_Your goal_: Scan the material for the word "dialog" and return every matching line.

_Provided data_:

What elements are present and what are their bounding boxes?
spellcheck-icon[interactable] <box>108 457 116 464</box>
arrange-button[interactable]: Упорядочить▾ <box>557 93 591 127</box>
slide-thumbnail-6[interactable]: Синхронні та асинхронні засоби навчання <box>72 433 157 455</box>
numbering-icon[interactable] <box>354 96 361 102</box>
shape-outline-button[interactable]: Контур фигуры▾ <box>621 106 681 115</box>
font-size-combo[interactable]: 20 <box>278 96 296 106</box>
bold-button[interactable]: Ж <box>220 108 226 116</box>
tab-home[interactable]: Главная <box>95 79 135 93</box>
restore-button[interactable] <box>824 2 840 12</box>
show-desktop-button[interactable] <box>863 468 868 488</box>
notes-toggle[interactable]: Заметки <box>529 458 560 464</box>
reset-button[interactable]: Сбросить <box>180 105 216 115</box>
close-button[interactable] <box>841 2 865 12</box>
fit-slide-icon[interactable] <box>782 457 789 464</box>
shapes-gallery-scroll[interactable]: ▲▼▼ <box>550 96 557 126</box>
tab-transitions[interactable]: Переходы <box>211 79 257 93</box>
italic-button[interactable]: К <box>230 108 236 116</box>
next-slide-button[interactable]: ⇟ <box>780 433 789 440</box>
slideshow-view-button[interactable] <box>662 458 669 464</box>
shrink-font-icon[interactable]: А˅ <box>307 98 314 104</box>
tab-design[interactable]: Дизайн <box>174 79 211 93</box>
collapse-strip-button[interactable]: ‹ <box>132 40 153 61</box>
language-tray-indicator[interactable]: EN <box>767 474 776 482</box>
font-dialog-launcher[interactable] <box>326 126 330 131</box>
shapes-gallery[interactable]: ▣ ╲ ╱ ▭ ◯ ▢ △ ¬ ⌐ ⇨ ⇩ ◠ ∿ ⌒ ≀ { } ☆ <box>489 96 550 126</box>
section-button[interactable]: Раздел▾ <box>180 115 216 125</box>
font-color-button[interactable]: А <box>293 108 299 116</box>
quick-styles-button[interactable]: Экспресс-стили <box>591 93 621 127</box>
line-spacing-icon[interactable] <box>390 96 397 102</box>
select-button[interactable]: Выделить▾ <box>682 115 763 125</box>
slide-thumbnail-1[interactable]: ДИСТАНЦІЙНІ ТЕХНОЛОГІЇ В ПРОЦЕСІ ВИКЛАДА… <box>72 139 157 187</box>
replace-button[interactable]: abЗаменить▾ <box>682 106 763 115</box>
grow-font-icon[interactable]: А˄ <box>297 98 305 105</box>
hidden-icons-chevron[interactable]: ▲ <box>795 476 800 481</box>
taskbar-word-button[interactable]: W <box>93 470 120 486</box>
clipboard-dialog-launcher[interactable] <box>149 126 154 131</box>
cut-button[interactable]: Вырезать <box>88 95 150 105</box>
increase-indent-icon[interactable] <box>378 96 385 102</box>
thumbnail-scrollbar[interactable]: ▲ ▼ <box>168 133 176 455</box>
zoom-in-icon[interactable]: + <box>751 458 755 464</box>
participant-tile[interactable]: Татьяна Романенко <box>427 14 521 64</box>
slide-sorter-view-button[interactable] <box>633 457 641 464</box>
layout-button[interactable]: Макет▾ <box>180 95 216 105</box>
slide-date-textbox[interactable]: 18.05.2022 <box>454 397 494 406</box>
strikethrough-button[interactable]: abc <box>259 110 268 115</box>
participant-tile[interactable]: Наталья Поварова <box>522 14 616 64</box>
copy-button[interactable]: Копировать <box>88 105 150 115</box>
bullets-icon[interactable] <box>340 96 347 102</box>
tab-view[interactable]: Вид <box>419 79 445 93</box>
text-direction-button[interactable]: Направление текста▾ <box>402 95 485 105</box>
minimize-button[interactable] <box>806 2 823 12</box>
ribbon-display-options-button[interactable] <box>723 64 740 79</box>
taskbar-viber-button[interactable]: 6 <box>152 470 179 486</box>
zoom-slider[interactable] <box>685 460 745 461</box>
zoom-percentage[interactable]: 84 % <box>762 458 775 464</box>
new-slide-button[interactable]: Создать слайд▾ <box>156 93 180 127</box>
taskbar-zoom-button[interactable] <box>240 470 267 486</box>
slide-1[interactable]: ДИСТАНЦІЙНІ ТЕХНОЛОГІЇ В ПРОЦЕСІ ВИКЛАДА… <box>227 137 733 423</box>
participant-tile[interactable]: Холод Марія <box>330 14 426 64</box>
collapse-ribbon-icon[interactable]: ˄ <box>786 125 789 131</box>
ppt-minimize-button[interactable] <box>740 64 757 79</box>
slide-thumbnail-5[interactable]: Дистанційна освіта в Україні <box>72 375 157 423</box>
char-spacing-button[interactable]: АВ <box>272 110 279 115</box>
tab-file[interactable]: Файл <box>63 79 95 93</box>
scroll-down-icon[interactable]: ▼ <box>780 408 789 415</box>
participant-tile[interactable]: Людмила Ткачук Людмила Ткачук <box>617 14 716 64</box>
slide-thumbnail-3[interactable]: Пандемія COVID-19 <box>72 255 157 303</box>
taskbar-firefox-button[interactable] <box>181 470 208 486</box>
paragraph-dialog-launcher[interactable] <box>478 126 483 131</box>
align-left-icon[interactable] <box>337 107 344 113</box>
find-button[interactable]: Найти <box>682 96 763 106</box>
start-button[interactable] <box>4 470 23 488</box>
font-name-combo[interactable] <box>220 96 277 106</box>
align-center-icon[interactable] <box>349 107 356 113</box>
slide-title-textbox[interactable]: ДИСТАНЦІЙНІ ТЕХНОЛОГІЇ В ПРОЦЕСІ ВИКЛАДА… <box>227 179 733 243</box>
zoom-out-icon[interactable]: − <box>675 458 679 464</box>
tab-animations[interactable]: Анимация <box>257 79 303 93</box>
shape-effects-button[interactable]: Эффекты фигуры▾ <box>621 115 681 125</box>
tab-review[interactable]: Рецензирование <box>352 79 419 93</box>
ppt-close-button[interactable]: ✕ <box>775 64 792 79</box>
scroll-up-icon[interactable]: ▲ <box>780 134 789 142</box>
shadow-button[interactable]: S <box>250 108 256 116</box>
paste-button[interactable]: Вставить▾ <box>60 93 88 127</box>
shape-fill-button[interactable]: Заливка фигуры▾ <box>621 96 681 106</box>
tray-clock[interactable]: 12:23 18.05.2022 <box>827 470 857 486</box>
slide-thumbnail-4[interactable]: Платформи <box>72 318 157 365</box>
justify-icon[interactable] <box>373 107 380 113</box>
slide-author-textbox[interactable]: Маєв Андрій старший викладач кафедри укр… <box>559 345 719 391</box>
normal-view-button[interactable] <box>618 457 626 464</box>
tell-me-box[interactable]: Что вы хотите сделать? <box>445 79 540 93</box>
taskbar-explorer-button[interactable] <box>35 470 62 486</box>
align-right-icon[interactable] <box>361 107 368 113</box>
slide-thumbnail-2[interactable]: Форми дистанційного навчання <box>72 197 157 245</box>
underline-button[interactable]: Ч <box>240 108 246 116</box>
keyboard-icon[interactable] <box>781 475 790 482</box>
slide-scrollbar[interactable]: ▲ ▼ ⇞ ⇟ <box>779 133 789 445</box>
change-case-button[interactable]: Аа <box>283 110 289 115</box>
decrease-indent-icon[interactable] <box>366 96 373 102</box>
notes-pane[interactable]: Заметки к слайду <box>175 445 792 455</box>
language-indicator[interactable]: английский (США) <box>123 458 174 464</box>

_Answer to this exercise_:
font-dialog-launcher[interactable] <box>326 126 330 131</box>
clipboard-dialog-launcher[interactable] <box>149 126 154 131</box>
paragraph-dialog-launcher[interactable] <box>478 126 483 131</box>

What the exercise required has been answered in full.